Your answer must consist of the lines running from the one that holds "OLYMPIQUE ET SPORTIF DU TARN" to the end of the data, copied exactly.

━━━━━━━━━━━━━━━━━━━━━━━━━━━━━━

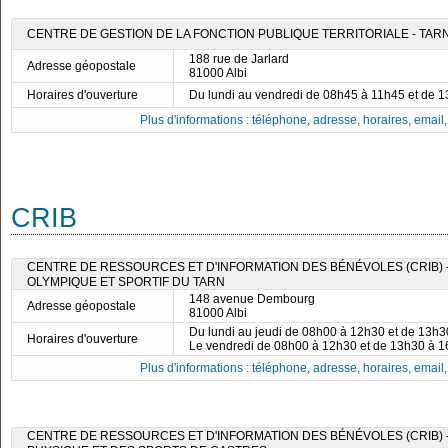
CENTRE DE GESTION DE LA FONCTION PUBLIQUE TERRITORIALE - TAR
188 rue de Jarlard
Adresse géopostale
81000 Albi
Horaires d'ouverture
Du lundi au vendredi de 08h45 à 11h45 et de 
Plus d'informations : téléphone, adresse, horaires, email, f
CRIB
CENTRE DE RESSOURCES ET D'INFORMATION DES BÉNÉVOLES (CRIB)
OLYMPIQUE ET SPORTIF DU TARN
148 avenue Dembourg
Adresse géopostale
81000 Albi
Du lundi au jeudi de 08h00 à 12h30 et de 13h
Horaires d'ouverture
Le vendredi de 08h00 à 12h30 et de 13h30 à 
Plus d'informations : téléphone, adresse, horaires, email, f
CENTRE DE RESSOURCES ET D'INFORMATION DES BÉNÉVOLES (CRIB) -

━━━━━━━━━━━━━━━━━━━━━━━━━━━━━━

Worked solution ::
OLYMPIQUE ET SPORTIF DU TARN
148 avenue Dembourg
Adresse géopostale
81000 Albi
Du lundi au jeudi de 08h00 à 12h30 et de 13h
Horaires d'ouverture
Le vendredi de 08h00 à 12h30 et de 13h30 à 
Plus d'informations : téléphone, adresse, horaires, email, f
CENTRE DE RESSOURCES ET D'INFORMATION DES BÉNÉVOLES (CRIB) -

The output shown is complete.